=== Entries provided ===
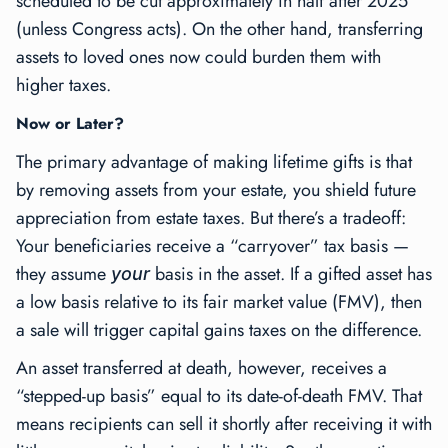
scheduled to be cut approximately in half after 2025
(unless Congress acts). On the other hand, transferring
assets to loved ones now could burden them with
higher taxes.
Now or Later?
The primary advantage of making lifetime gifts is that
by removing assets from your estate, you shield future
appreciation from estate taxes. But there’s a tradeoff:
Your beneficiaries receive a “carryover” tax basis —
they assume
basis in the asset. If a gifted asset has
your
a low basis relative to its fair market value (FMV), then
a sale will trigger capital gains taxes on the difference.
An asset transferred at death, however, receives a
“stepped-up basis” equal to its date-of-death FMV. That
means recipients can sell it shortly after receiving it with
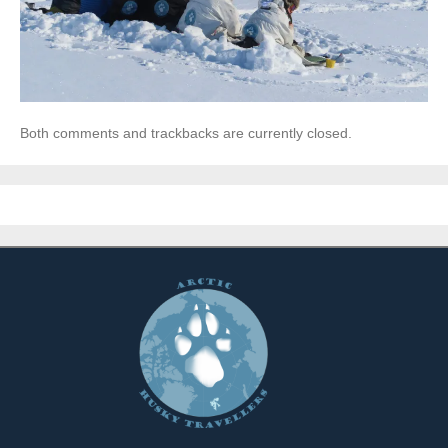
Both comments and trackbacks are currently closed.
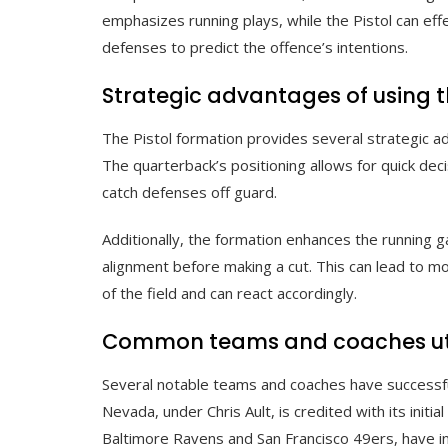
emphasizes running plays, while the Pistol can eff
defenses to predict the offence’s intentions.
Strategic advantages of using t
The Pistol formation provides several strategic a
The quarterback’s positioning allows for quick dec
catch defenses off guard.
Additionally, the formation enhances the running 
alignment before making a cut. This can lead to mo
of the field and can react accordingly.
Common teams and coaches utili
Several notable teams and coaches have successfu
Nevada, under Chris Ault, is credited with its init
Baltimore Ravens and San Francisco 49ers, have in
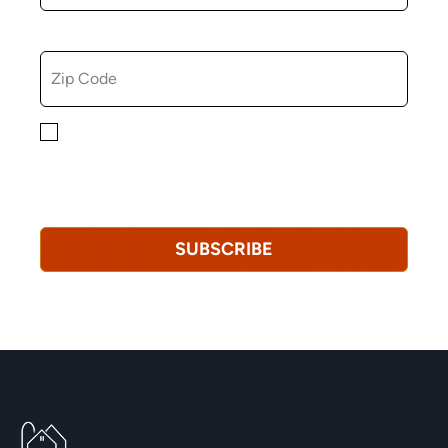
ZIP CODE
By checking this box, you consent to receiving
marketing, informational, and promotional emails from
Hopkinton Arts Center. You understand that you can
revoke this consent at any time.
Privacy Policy*
SUBSCRIBE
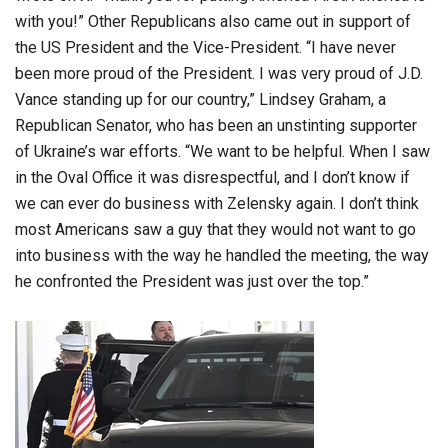
with you!” Other Republicans also came out in support of
the US President and the Vice-President. “I have never
been more proud of the President. I was very proud of J.D.
Vance standing up for our country,” Lindsey Graham, a
Republican Senator, who has been an unstinting supporter
of Ukraine’s war efforts. “We want to be helpful. When I saw
in the Oval Office it was disrespectful, and I don’t know if
we can ever do business with Zelensky again. I don’t think
most Americans saw a guy that they would not want to go
into business with the way he handled the meeting, the way
he confronted the President was just over the top.”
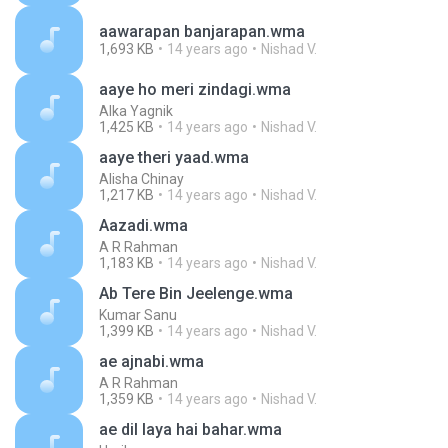
aawarapan banjarapan.wma
1,693 KB
14 years ago
Nishad V.
aaye ho meri zindagi.wma
Alka Yagnik
1,425 KB
14 years ago
Nishad V.
aaye theri yaad.wma
Alisha Chinay
1,217 KB
14 years ago
Nishad V.
Aazadi.wma
A R Rahman
1,183 KB
14 years ago
Nishad V.
Ab Tere Bin Jeelenge.wma
Kumar Sanu
1,399 KB
14 years ago
Nishad V.
ae ajnabi.wma
A R Rahman
1,359 KB
14 years ago
Nishad V.
ae dil laya hai bahar.wma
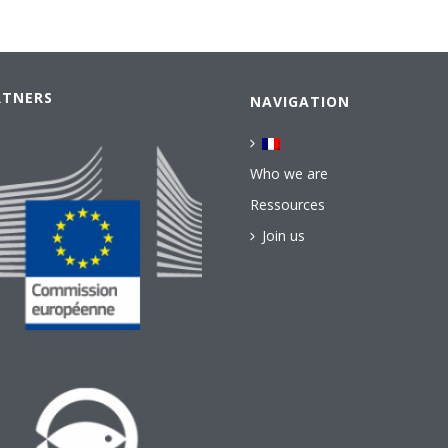
RTNERS
NAVIGATION
Who we are
Ressources
Join us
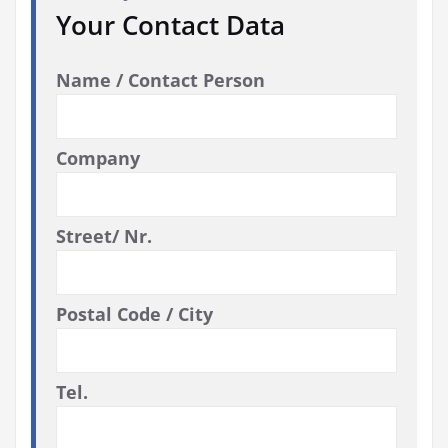
Your Contact Data
Name / Contact Person
Company
Street/ Nr.
Postal Code / City
Tel.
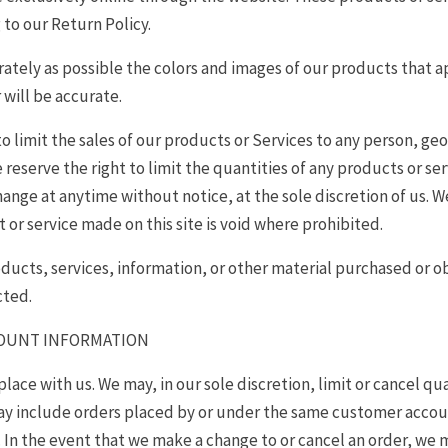
 to our Return Policy.
rately as possible the colors and images of our products that 
 will be accurate.
to limit the sales of our products or Services to any person, ge
 reserve the right to limit the quantities of any products or serv
ange at anytime without notice, at the sole discretion of us. W
 or service made on this site is void where prohibited.
oducts, services, information, or other material purchased or 
cted.
CCOUNT INFORMATION
place with us. We may, in our sole discretion, limit or cancel q
may include orders placed by or under the same customer accoun
. In the event that we make a change to or cancel an order, we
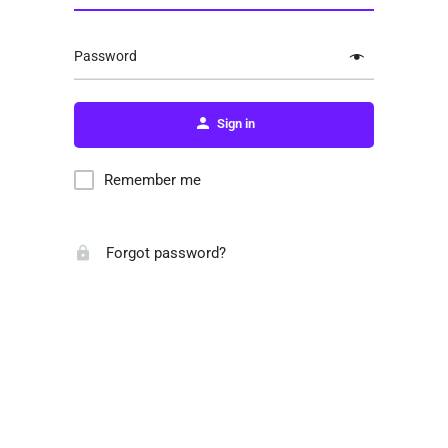
Password
Sign in
Remember me
Forgot password?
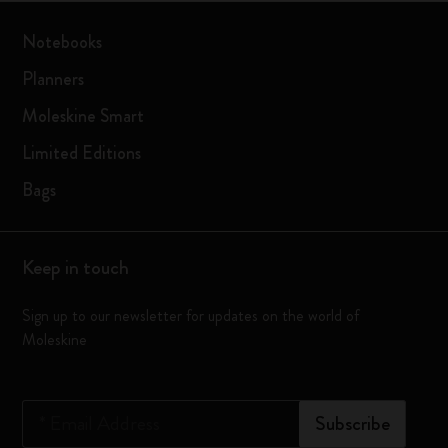
Notebooks
Planners
Moleskine Smart
Limited Editions
Bags
Keep in touch
Sign up to our newsletter for updates on the world of
Moleskine
*
Email Address
Subscribe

=== Your task ===
From the records above, pull out every line containing the word "products".

=== Written response ===
rately as possible the colors and images of our products that 
to limit the sales of our products or Services to any person, ge
 reserve the right to limit the quantities of any products or serv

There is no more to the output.